20 Desember 2018
Apa yang membuat anak perempuan Pakistan putus sekolah?
Laporan baru dari tujuh distrik yang merupakan bekas wilayah kesukuan Pakistan memberikan gambaran suram mengenai kondisi pendidikan anak perempuan di wilayah tersebut. Hampir 79 persen anak perempuan putus sekolah pada tahun-tahun awalsementara 50 persen putus sekolah pada tahun-tahun menengah dan menengah.
Daerah yang terabaikan ini baru saja ‘diarusutamakan’ dengan adanya penggabungan KP, jadi mungkin angka-angka ini tidak terlalu mengejutkan. Meskipun hal ini tentu saja menambah beban bertambahnya jumlah penduduk dan anak-anak putus sekolah di provinsi tersebut, kurangnya investasi pada pendidikan anak perempuan bukanlah masalah yang khusus terjadi di wilayah KP.
Pasal 25-A Konstitusi dengan jelas menyatakan bahwa pemerintah harus memberikan pendidikan gratis kepada semua anak berusia lima hingga 16 tahun. Namun masih banyak yang diabaikan oleh negara.
Meskipun inisiatif sektor swasta dan pemerintah-swasta menyediakan pendidikan di daerah-daerah dan masyarakat yang tidak dapat dijangkau oleh negara, masih ada persentase yang signifikan yang belum terlayani. Menurut HRW, hampir 32% anak perempuan usia sekolah dasar tidak bersekolah, dan hanya 13% yang masih bersekolah hingga kelas sembilan.
Pendidikan: 23 juta janji yang diingkari
Ada beberapa alasan yang menyebabkan hal ini, semuanya saling berhubungan. Meskipun pendidikan dan buku pelajaran mungkin gratis, ada biaya lain seperti biaya masuk, tas sekolah, seragam, sepatu, alat tulis, dll. Pada rumah tangga dengan beberapa anak, biaya tambahan membebani keluarga miskin. Sekolah swasta, meskipun berbiaya rendah, tidak mungkin diterima oleh kelompok ini.
Mengeksplorasi: Mengapa upaya reformasi pendidikan Pakistan gagal
Permasalahan kedua adalah transportasi. Jarak sekolah seringkali jauh, dan orang tua mungkin tidak mampu membeli becak untuk menjemput dan menurunkan anak-anak mereka.
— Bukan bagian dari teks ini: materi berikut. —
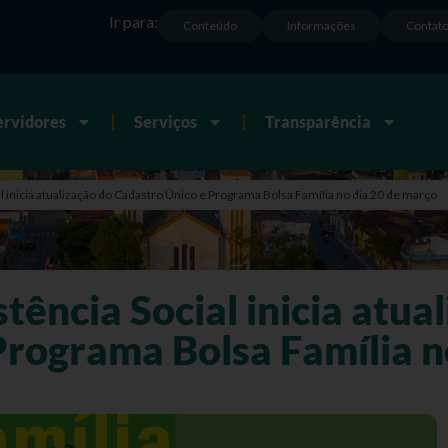
Ir para:
Conteúdo
Informações
Contat
ervidores
Serviços
Transparência
al inicia atualização do Cadastro Único e Programa Bolsa Família no dia 20 de março
tência Social inicia atua
Programa Bolsa Família n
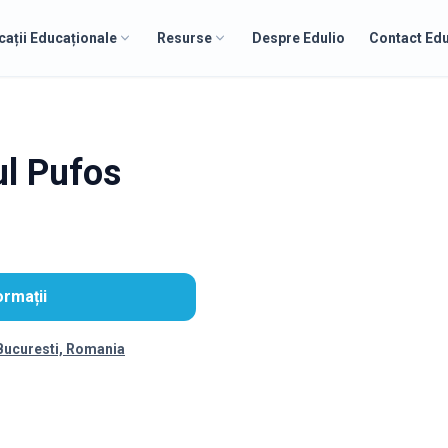
cații Educaționale
Resurse
Despre Edulio
Contact Edu
ul Pufos
ormații
 Bucuresti, Romania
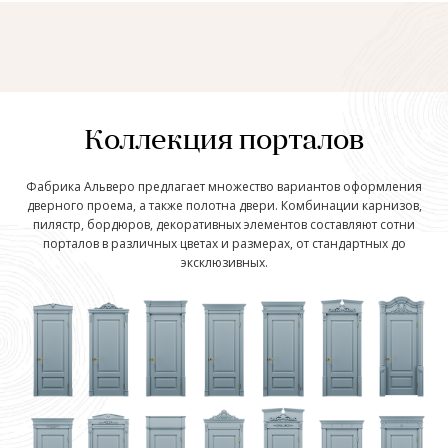
Коллекция порталов
Фабрика Альверо предлагает множество вариантов оформления
дверного проема, а также полотна двери. Комбинации карнизов,
пилястр, бордюров, декоративных элементов составляют сотни
порталов в различных цветах и размерах, от стандартных до
эксклюзивных.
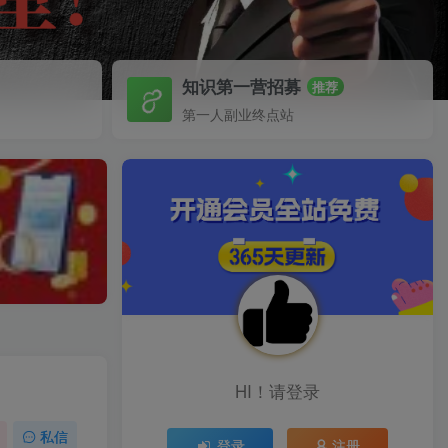
知识第一营招募
推荐
第一人副业终点站
HI！请登录
私信
登录
注册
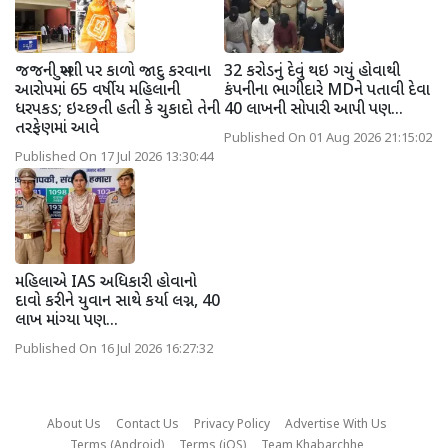
જજની ખુરશી પર કાળો જાદુ કરવાના
32 કરોડનું દેવું થઇ ગયું હોવાથી
આરોપમાં 65 વર્ષીય મહિલાની
કંપનીના ભાગીદારે MDને પતાવી દેવા
ધરપકડ; ઇચ્છતી હતી કે ચુકાદો તેની
40 લાખની સોપારી આપી પણ...
તરફેણમાં આવે
Published On 01 Aug 2026 21:15:02
Published On 17 Jul 2026 13:30:44
મહિલાએ IAS અધિકારી હોવાનો
દાવો કરીને યુવાન સાથે કર્યા લગ્ન, 40
લાખ માંગ્યા પણ...
Published On 16 Jul 2026 16:27:32
About Us
Contact Us
Privacy Policy
Advertise With Us
Terms (Android)
Terms (iOS)
Team Khabarchhe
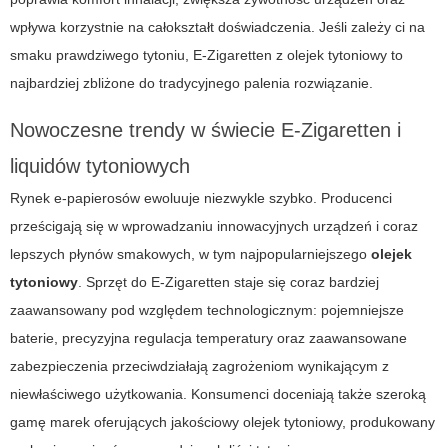
wpływa korzystnie na całokształt doświadczenia. Jeśli zależy ci na
smaku prawdziwego tytoniu,
E-Zigaretten
z
olejek tytoniowy
to
najbardziej zbliżone do tradycyjnego palenia rozwiązanie.
Nowoczesne trendy w świecie
E-Zigaretten
i
liquidów tytoniowych
Rynek e-papierosów ewoluuje niezwykle szybko. Producenci
prześcigają się w wprowadzaniu innowacyjnych urządzeń i coraz
lepszych płynów smakowych, w tym najpopularniejszego
olejek
tytoniowy
. Sprzęt do
E-Zigaretten
staje się coraz bardziej
zaawansowany pod względem technologicznym: pojemniejsze
baterie, precyzyjna regulacja temperatury oraz zaawansowane
zabezpieczenia przeciwdziałają zagrożeniom wynikającym z
niewłaściwego użytkowania. Konsumenci doceniają także szeroką
gamę marek oferujących jakościowy
olejek tytoniowy
, produkowany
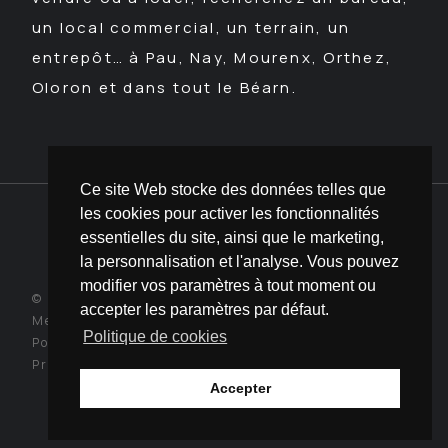
un local commercial, un terrain, un
entrepôt… à Pau, Nay, Mourenx, Orthez,
Oloron et dans tout le Béarn.
Ce site Web stocke des données telles que
les cookies pour activer les fonctionnalités
essentielles du site, ainsi que le marketing,
la personnalisation et l'analyse. Vous pouvez
modifier vos paramètres à tout moment ou
© Invest In Pau Pyrénées par la CCI Pau Béarn
accepter les paramètres par défaut.
Mentions légales
Politique de cookies
Politique de confidentialité
Propulsé par
Appolo
Accepter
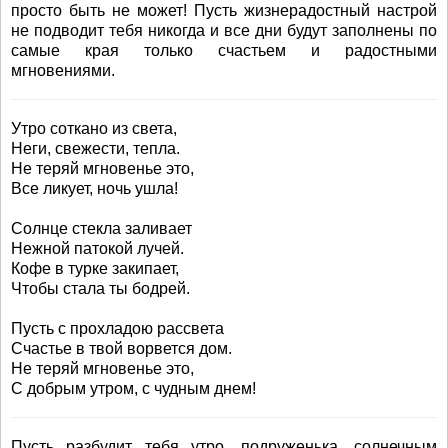
просто быть не может! Пусть жизнерадостный настрой
не подводит тебя никогда и все дни будут заполнены по
самые края только счастьем и радостными
мгновениями.
Утро соткано из света,
Неги, свежести, тепла.
Не теряй мгновенье это,
Все ликует, ночь ушла!
Солнце стекла заливает
Нежной патокой лучей.
Кофе в турке закипает,
Чтобы стала ты бодрей.
Пусть с прохладою рассвета
Счастье в твой ворвется дом.
Не теряй мгновенье это,
С добрым утром, с чудным днем!
Пусть разбудит тебя утро, подруженька, солнечным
Meskipun sebagian besar sekolah negeri di Pakistan berada pada tingkat sekolah dasar, sekolah menengah berada pada jarak yang lebih jauh. Jadi meski mereka tamat pendidikan dasar, mereka tidak bisa melanjutkan studi karena kendala logistik.
Terkait dengan masalah transportasi adalah keselamatan. Orang tua tidak selalu bisa mendampingi anak-anaknya, dan ketika anak perempuan mencapai pubertas atau mulai ‘terlihat’ dewasa, dia (memang) takut akan pelecehan dan penculikan. Ketakutan ini terkait dengan gagasan ‘kehormatan’, namun hal ini sering kali merupakan kedok ancaman keamanan yang sah atau upaya untuk menutupi kemiskinan.
Alasan lain hilangnya minat terhadap pendidikan adalah adanya guru yang apatis, yang mungkin menutup mata terhadap intimidasi atau memberikan hukuman fisik dan melakukan diskriminasi.
Anak perempuan, terutama anak perempuan tertua, ditinggal untuk membantu pekerjaan rumah tangga atau mengasuh adik-adiknya. Dianggap sebagai ‘beban’ ekonomi atau sekedar makanan, mereka kemudian dinikahkan dan dipaksa menjadi ibu ketika mereka masih anak-anak.
Ketika orang tua melihat bahwa anggota keluarga yang berpendidikan tidak dapat mendapatkan pekerjaan di pasar yang tidak menentu, mereka cenderung tidak berinvestasi pada pendidikan anak perempuan mereka. Siklus ketidaktahuan terus berlanjut.